Kristallnacht: A missed anniversary

Kristallnacht: A missed anniversary

Sophie Golub

News Editor

The 72nd anniversary of Kristallnacht, on November 9, almost passed before I noticed. It was around 8:30 p.m. when I was scrolling through my Facebook newsfeed and came across a friend’s status that commemorated the anniversary. At first, I disregarded it, but soon thereafter, I was embarrassed. I am a Jewish teenager who has attended Jewish day school and summer camp for over 14 years, completed over a dozen Jewish Studies classes, visited Holocaust museums around the world, and read and studied the horrors of the Holocaust over and over again. With all of this in mind, how could I have forgotten this anniversary?

It embarrassed me, it saddened me, but it also got me thinking.  After conversing with other Milken students, it became evident to me that I was not the only student who forgot about the anniversary.  This isn’t a reassuring thought; it is terrifying that so many students from a Jewish day school did not remember Kristallnacht’s anniversary.

It is distressing to think that kids who have learned so much about the Holocaust could forget – or at least not be aware of – one of the key points of its history. Kristallnacht’s anniversary is a remembrance day; by definition, it is a day for us to bring to mind the tragedy and events that ushered in the Holocaust. On that “Night of Broken Glass,” Nazi soldiers ransacked Jewish homes and shops and set fire to Jewish books. Not long after, the Germans began transporting Jews to concentration camps.  We need to acknowledge Kristallnacht so that similar atrocities will never happen again.

I do not want another year to pass when Milken students are unaware of the anniversary of Kristallnacht. And so, I have considered ways in which I could help the school address this issue.

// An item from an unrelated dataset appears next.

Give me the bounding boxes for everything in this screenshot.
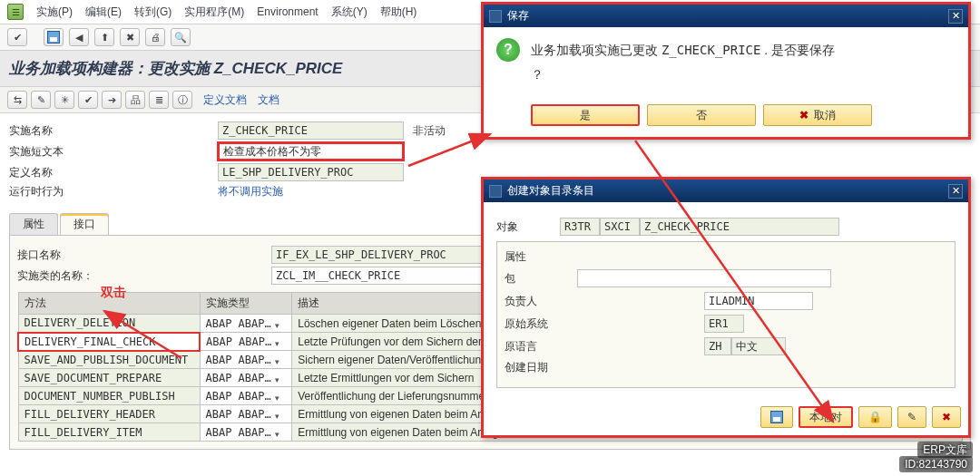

Maybe we could have a town meeting to honor the day. But then I remembered the dozens of town meetings we have throughout the year and realized that one more, no matter how important or interesting, would only bore the students.  How about a reading assignment about the Holocaust? But another assigned reading book would just become a chore for students. A simple announcement in the Daily Bulletin or Wildcat Weekly could work, but a 45-second briefing might quickly be forgotten by lunch.

So if all of these ideas might not work, what would?

Considering the aforementioned possibilities, I personally believe that a day devoted to the study of the Holocaust would be the best way to give students the means to acknowledge and observe this historical day. Some students may not appreciate this kind of learning experience, but that is up to the students to decide.  We don’t have to dedicate a full day to the event– perhaps just a few hours.  In advisories, or a few class periods, the students could watch a movie about the Holocaust or Kristallnacht, visit the Museum of Tolerance or the Los Angeles Museum of the Holocaust, or help an organization that prevents modern-day genocides, like Jewish World Watch.

I suggest this idea as a way for students to find a stronger connection to this significant event and at the very least to reconfirm the historical facts about the atrocities that occurred. As students of Milken, it’s not just about recognizing and acknowledging Kristallnacht, but it’s about teaching and observing crucial historical moments that define our Judaism, allowing us to lead enriched, Jewish lives.